Where is this walk?

Round Hill on Urra Moor

January 29, 2021

Chop Gate in Bilsdale is the start of this walk to Round Hill on Urra Moor, the highest point in the North York Moors. The moorland walking on Urra Moor is on very good paths with excellent views.

The Walk

Round Hill on Urra Moor, at 454 metres, is the highest point in the North York Moors. The summit provides a fitting focus for a long walk on the Moors. I first completed the walk on a summer’s evening. Although tempted to carry on beyond Round Hill I turned back and to the lovely sunset over the moors to the west. There are not many things more enjoyable than strolling around the moors late in the day. This is partly due to the excellence of the paths, the lovely views and the enormous feeling of freedom that is enjoyed best from the higher lands. The Buck Inn at Chop Gate is an excellent place to start the walk. However be prepared for a steep climb before arriving on the moors.

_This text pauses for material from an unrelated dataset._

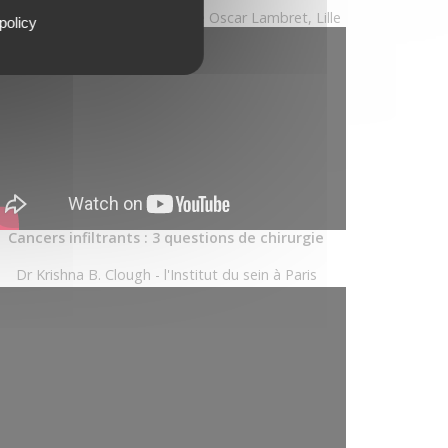
r Marie Pierre Chauvet - Centre Oscar Lambret, Lille
policy
Cancers infiltrants : 3 questions de chirurgie
Dr Krishna B. Clough - l'Institut du sein à Paris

Aside from walkers the other breed of person you are most likely to meet on Urra Moor are archaeologists. The most striking remain is the Face Stone, a 3 foot high slap of rock of celtic origin. However there is little agreement from the experts as to why it is there.


With warnings of a wide variety of dangers in snakes, ticks and unforgiving bogs it is a racing cert that no-one will leave the paths….despite it being Access Land (have a look at the photo with a notice board on).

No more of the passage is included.